Выбрать главу

Я сам бы остался, бабки во как нужны! — стал вслух размышлять Рустам, понимая что нельзя сразу отказывать коллегам, в жизни всякое бывает, нам тоже могла когда — нибудь понадобится их помощь. — Да у пацана сегодня день рожденья.

— Поздравляю! Сколько лет пацану?

— Три. Жена стол готовит, теща заявится…

— Да, теща — это святое, — согласился Сява.

— А Тагир только третий день из отпуска, — продолжил дипломатические переговоры наш бригадир.

— Да, сломаться может, — опять понимающе кивнул эстонец.

Действительно, выдержать даже одну смену на погрузке селитры неподготовленному человеку было крайне тяжело, просто невозможно. А тут предстояло отпахать кряду 16 часов. Спортсмен — тяжелоатлет международного уровня, готовясь к престижным соревнованиям, за одну тренировку в различных упражнениях и подходах поднимает в суммарном объеме общий вес до 20–25 тонн. Грузчик же на селитре за смену перетаскивает 65–80 тонн груза! За две смены — соответственно 130–180 тонн!

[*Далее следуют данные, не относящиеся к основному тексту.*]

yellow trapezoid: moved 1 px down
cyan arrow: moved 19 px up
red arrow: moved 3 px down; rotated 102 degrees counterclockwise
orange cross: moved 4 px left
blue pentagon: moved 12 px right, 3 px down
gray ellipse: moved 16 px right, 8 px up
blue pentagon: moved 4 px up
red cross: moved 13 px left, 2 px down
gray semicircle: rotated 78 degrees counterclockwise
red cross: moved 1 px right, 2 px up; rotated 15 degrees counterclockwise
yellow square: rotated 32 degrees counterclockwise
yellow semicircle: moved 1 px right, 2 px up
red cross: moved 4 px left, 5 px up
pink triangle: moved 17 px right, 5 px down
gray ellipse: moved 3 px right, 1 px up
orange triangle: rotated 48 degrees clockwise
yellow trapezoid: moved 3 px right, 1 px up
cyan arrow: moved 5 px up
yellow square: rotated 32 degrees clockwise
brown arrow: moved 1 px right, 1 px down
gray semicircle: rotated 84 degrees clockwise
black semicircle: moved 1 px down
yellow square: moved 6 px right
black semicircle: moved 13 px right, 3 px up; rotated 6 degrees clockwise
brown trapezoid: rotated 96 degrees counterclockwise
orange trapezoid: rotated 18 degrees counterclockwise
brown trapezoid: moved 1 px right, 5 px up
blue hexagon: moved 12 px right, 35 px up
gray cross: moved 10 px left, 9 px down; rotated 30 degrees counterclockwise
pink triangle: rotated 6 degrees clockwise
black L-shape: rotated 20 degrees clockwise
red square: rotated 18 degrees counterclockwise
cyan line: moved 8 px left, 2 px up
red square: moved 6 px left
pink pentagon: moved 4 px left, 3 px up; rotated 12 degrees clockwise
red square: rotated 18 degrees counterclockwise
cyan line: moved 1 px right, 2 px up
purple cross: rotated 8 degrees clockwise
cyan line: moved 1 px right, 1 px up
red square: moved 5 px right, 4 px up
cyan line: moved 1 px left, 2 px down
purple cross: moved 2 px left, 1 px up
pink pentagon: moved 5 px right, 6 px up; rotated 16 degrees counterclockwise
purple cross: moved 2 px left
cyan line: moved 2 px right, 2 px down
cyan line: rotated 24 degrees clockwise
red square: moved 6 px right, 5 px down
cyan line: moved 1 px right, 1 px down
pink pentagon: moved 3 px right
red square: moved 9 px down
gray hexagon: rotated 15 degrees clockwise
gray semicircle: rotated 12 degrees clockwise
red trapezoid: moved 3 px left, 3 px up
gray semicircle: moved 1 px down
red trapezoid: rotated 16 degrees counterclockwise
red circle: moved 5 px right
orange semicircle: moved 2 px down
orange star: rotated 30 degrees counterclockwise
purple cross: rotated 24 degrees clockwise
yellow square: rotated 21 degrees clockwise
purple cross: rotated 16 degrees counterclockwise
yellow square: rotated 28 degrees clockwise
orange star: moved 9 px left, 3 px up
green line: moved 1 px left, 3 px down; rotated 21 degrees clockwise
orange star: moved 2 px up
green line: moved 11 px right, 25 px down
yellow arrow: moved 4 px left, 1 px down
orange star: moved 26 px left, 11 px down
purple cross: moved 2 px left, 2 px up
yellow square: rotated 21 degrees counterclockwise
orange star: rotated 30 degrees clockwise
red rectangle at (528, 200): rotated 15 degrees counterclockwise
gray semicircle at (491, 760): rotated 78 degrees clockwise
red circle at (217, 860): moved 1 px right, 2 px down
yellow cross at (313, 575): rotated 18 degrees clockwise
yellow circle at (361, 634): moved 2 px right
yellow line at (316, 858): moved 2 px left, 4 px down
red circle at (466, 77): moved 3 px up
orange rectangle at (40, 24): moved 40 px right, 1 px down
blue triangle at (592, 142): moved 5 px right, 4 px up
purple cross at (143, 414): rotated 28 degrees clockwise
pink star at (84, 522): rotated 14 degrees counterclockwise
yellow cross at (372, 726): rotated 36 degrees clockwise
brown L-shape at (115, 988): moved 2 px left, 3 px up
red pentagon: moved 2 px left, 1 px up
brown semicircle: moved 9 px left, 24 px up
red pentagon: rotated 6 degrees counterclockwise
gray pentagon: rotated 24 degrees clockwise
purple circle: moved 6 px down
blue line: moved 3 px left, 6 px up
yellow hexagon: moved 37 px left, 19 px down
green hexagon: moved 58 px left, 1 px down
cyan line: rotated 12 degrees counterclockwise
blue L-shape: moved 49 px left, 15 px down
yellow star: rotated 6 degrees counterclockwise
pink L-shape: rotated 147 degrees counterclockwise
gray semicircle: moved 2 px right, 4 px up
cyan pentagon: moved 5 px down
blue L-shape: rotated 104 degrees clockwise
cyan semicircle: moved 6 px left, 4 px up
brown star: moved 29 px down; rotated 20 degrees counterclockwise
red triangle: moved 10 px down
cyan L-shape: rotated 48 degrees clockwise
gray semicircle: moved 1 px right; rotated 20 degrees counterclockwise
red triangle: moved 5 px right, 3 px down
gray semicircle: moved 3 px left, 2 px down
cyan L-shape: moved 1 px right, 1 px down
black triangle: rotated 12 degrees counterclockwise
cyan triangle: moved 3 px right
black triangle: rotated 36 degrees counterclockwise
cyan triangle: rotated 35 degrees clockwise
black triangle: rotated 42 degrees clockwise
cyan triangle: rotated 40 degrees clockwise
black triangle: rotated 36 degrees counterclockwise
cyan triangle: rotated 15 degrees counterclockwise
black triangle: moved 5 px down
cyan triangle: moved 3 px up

Я пару раз выходил на подмену. Тяжело, конечно, но не смертельно. Придется выручать ребят, все к этому и склоняется, просто Рустам тянет резину, хочет, чтобы я сам предложил свои услуги.

— Хорошо, у меня вечер сегодня свободный, я подменю.

— Ну вот и ладушки, — обрадовался Сява, дружески похлопал меня по плечу и почапал в раздевалку переодеваться.

— Смотри, они там под допингом пашут, ты этим особо не увлекайся, а то и сам подсядешь, — прощаясь, предупредил меня Рустам.

Бригада Сявы была особенной. Все ее члены — бывшие зеки — покуривали травку. Поэтому Рустам так менжевался, хотел, наверное, уберечь меня от дурного влияния. Но выбора у нас не было — сегодня откажешься ты, завтра откажут тебе.

Вопреки ожиданию первый вагон мы отгрузили быстро и легко. Усталости я ещё не чувствовал. Правда, Сява благородно отстранил меня «от серёдки», сказав, что «бить серёдку» он будет сам с Кάзай — третьим грузчиком их бригады.

Тонкие черты лица, голубые глаза, длинные белокурые волосы, перевязанные на лбу красной тесёмкой — было в облике Сильво что — то разбойничье — аристократическое, несмотря на его плебейский наряд селитрового грузчика. Независимый взгляд и распахнутая рубашка, обнажавшая мускулистую грудь с золотой цепочкой дополняли этот портрет вольного викинга северных морей, непонятно каким ветром занесенного в горячие южные степи.

Я вспомнил, что видел Сильво и раньше, до того, как перешел в цех селитры из лаборатории азота, где работал слесарем. Однажды в сумерках, задержавшись на заводе, я пешком возвращался домой через большой пустырь и наблюдал такую картину. Три подвыпивших блатаря с фирменными финками, заточенными на местной зоне, гонялись за каким — то высоким блондином. Безоружный Сильво — а это был он — убегал от докопавшихся до него бандюков. Убегать — то он убегал, но как — то странно, вроде как понарошку. Сильво вдруг резко останавливался, хлыстал своих преследователей брючным ремнем, ловко уворачивался от ответных ударов и бежал в противоположном направлении. Если бы я тогда уже был знаком с Сильво, то, конечно, вступился бы за него…

Во время короткого ужина — бутылка кефира, помидоры, пара бутербродов, которые раскладывались тут же на бетонке железнодорожной платформы — Сява «забил косяк». Из папиросы «Беломор канал» вытряхивался на ладонь весь табак и смешивался с зеленой, похожей на пластилин массой — анашой. Затем все тщательно и долго разминалось пальцами и забивалось обратно в ствол беломорины. «Косяк» готов!

— На, дёрни! — передал мне Сява издающую резкий характерный запах папироску. — И вдыхай, медленно, глубоко, жуй, как хлеб.

Я поперхнулся, слишком глубоко вдохнув в себя дым. Две следующие затяжки я совершил более удачно и передал анашу Казе.

Тот, блаженно зажмурив глаза, стал жадно втягивать в себя дурманящее зелье. Уже после второго круга Каза стал над чем — то громко и, как мне показалось, беспричинно хохотать.

— Ты я, вижу, у нас недавно, привыкаешь? — участливо спросил Сява.

— Как недавно, уже второй год… Да ничё, нормально.

— Сейчас еще нормальней будет, — пообещал бригадир и протянул мне дотлевающую папиросу.

— А ты зачем меня от «серёдки» оттёр, не доверяешь? — в голове что — то зашумело.